In this chapter, you learned the foundations and advanced features of Object-Oriented Programming in Python:

  • Classes and Objects — A class is a blueprint; an object is an instance. Use __init__ to set up initial state and self to refer to the current instance.
  • Instance vs Class Attributes — Instance attributes are unique per object; class attributes are shared. Avoid mutable class-level defaults.
  • Methods — Instance methods operate on self; class methods operate on cls; static methods are utility functions with no access to instance or class state.
  • Encapsulation — Use naming conventions (_protected, __private) and @property decorators to control access to an object's internals.
  • Inheritance — Child classes inherit from parent classes. Use super() to call parent methods. The MRO determines method lookup order.
  • Multiple Inheritance — Python supports it with C3 linearization. Use mixins for clean, composable functionality.
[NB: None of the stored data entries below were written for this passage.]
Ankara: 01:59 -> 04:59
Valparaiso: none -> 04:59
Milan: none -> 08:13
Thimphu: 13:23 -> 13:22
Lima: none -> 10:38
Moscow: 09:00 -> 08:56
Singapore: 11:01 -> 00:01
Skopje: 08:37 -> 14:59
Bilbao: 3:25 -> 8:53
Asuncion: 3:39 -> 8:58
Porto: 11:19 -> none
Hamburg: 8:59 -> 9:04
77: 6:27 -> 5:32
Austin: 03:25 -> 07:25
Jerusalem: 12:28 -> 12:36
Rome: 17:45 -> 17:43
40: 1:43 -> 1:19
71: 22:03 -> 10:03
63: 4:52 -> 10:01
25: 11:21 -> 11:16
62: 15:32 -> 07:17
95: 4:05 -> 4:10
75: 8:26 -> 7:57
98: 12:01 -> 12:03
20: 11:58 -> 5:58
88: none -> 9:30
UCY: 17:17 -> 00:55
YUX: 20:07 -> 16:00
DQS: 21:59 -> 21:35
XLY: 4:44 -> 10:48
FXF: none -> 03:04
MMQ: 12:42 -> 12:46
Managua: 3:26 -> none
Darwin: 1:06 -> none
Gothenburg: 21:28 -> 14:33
  • Polymorphism — Different objects responding to the same interface. Python embraces duck typing: if an object has the right methods, it works.
  • Abstraction — Use ABCs from the abc module to define contracts that subclasses must fulfil.
  • Dunder Methods — Implement __str__, __repr__, __len__, __eq__, __add__, __iter__, and others to make your classes work naturally with Python's built-in operations.
  • Composition vs Inheritance — Favour "has-a" (composition) over "is-a" (inheritance) for flexibility.
  • Dataclasses — Use @dataclass to reduce boilerplate for data-centric classes.
  • SOLID Principles — Five design guidelines for writing clean, maintainable OOP code.

OOP is a skill that deepens with practice. Start by modelling simple real-world entities as classes, then gradually apply inheritance, composition, and design principles as your projects grow.